YAYOI KUSAMA / Fondation Louis Vuitton

Exposition Paris

Exposition / Exposition Paris 256 Views comments

“To share the feelings and questions provoked by certain works whose power to “break the principles” reinvents a relationship with the world”: that is the guideline of the Louis Vuitton Basis Collection created in 2006 by Bernard Arnault, a principle with which we determine. This is the reason we've decided to focus every month on an iconic work from the gathering, which now consists of 330 modern works (created because the 1960s) by 120 international artists. 

Organised “around delicate strains that draw four instructions: Contemplative, Popist, Expressionist, Music and Sound”, “the collection does not need to ignore the history through which it is embedded, nor the range of media, languages and expressions”.

At the crossroads of those paths and on the forefront of the avant-garde and the revolution in languages and media at the time of its creation in New York in 1965, the long-lasting work we have now chosen to start this collection, the Infinity Mirror Room by the Japanese artist Yayoi Kusama, is thus emblematic of the collection, but in addition of the complete work of this high priestess of immersive artwork and occurring, a veritable dwelling legend of the sixties.
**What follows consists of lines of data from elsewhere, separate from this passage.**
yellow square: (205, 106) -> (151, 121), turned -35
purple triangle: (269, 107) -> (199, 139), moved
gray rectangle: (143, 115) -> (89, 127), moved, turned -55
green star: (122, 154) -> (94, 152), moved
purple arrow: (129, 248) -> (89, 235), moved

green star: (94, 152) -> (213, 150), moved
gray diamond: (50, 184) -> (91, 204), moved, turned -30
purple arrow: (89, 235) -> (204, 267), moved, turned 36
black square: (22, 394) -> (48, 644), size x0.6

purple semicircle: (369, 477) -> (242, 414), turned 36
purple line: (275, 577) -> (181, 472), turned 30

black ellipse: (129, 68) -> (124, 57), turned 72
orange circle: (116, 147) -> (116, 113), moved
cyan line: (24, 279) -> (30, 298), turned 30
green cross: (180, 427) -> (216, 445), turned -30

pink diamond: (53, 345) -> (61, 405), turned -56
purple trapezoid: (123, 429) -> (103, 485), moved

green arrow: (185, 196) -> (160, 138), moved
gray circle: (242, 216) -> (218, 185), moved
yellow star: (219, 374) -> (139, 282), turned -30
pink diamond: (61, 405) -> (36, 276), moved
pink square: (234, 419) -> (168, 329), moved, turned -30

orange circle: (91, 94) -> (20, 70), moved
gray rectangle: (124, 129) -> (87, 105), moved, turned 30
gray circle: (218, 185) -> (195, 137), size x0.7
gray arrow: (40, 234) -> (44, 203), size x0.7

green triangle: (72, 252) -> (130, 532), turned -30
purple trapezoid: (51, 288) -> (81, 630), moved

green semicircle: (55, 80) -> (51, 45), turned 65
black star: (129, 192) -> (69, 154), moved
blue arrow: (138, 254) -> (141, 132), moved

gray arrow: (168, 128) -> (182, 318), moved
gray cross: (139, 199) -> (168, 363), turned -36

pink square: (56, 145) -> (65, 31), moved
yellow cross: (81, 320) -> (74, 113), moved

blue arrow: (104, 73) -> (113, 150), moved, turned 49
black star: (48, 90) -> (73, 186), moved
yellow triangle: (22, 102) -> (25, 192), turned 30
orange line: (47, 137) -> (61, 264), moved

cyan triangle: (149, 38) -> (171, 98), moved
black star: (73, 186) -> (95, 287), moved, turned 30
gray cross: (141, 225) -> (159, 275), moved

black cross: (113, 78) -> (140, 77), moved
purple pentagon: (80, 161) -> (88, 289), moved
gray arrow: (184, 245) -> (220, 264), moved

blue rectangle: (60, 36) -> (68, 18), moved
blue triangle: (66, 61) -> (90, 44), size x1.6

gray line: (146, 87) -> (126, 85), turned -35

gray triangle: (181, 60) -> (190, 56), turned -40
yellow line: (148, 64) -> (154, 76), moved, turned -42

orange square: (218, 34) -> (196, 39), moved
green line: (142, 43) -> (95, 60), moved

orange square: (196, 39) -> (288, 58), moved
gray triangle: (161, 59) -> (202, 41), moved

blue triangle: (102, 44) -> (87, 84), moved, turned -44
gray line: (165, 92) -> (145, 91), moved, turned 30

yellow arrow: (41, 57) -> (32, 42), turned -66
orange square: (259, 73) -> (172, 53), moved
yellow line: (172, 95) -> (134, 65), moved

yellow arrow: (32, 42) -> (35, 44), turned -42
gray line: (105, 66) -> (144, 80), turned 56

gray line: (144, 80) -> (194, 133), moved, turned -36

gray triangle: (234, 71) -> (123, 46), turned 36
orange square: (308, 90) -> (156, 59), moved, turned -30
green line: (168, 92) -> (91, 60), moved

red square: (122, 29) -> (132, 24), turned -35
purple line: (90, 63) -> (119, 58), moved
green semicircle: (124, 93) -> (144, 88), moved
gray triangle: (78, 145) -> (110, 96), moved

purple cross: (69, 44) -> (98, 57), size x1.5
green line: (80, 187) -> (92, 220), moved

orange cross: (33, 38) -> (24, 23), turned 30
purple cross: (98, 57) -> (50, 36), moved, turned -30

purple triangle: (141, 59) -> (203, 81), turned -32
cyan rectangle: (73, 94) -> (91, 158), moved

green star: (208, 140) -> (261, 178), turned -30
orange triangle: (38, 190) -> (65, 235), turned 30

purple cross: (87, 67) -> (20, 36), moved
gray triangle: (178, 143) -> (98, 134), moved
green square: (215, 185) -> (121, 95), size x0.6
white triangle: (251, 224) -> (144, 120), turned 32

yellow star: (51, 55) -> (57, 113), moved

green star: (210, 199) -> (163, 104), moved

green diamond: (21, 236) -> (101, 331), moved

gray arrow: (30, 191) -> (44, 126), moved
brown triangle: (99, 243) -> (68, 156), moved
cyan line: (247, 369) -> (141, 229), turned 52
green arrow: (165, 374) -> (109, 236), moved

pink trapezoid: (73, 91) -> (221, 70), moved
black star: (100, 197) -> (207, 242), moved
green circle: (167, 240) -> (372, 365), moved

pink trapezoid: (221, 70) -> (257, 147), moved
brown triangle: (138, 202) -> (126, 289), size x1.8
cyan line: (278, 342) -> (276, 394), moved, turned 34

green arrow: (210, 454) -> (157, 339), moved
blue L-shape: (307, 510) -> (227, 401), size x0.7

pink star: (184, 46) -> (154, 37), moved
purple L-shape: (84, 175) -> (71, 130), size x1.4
The primary in a collection of kaleidoscopic environments, this work consists of an enclosed area, accessible by means of a single door, lined with mirrors and affected by phallic tubers manufactured from white material with purple polka dots – the proliferating polka dots which have grow to be the trademark of the eccentric artist. A phallus subject (Phalli’s area is the second title of the work) reflected to infinity… Immersed on this hallucinatory “landscape-painting”, “the spectator is caught up in an intense multi-sensory immersive experience”, inflicting the poisonous tubers to collide together with his own reflection in a chaotic proliferation: a vertiginous mise en abyme of the viewer immersed in his infinite, elusive reflections. From infinite area to perpetual erasure, the work is doubly misleading. 

Additionally it is deceptive as to its which means if one ignores that phalluses and mirrors are representations of the divine in Japan, and that the artist, affected by an obsessive psychological sickness and susceptible to hallucinations (of proliferating varieties) since a traumatic childhood, provides her inventive apply a cathartic objective, a power of conjuration.

A pioneer – and subsequently cheerfully copied and plundered (by Andy Warhol, who imitated her proliferation of motifs; by Claes Oldenburg, who was impressed by her furnishings bristling with hand-sewn protuberances… ), Kusama was radical and provocative from her early years in New York (the place she settled in 1958, on the age of 29), notably via her use of nudity in her hippie physique festivals and different naked performances, by means of her voyeuristic units with erotic overtones, and thru using her body to activate area. From his immersive and proliferating areas to his aggregations of invasive natural types and other accumulative sculptures, the contribution of his avant-garde work, which has lengthy remained in the shadows, has been considerable, and it can be stated that it is on the origin of a number of the key works of the second half of the 20th century. 

But it was in all probability on account of a scarcity of recognition that she returned to her native Japan fifteen years after leaving it. Voluntarily interned in a Tokyo psychiatric hospital since 1977, she continues at present, at the age of 93, from the studio that has been set up for her, to unfold her peas to beat back, many times, the hallucinatory obsessions that invade her. 

Is that this an try and erase himself inside the a number of? A quest to dissolve the physique within the immeasurable infinite? Anguish or want for disappearance (Kusama is the writer of a Manifesto of Obliteration)? “Alone in the pink boat, I am making an attempt to navigate the sea of demise […]”, the artist declared in 1998 to a different star of up to date art, Damien Hirst. A snippet of a sentence that claims so much about this pop and tragic epic.

Stéphanie Dulout

L’article YAYOI KUSAMA / Fondation Louis Vuitton est apparu en premier sur Galerie Joseph.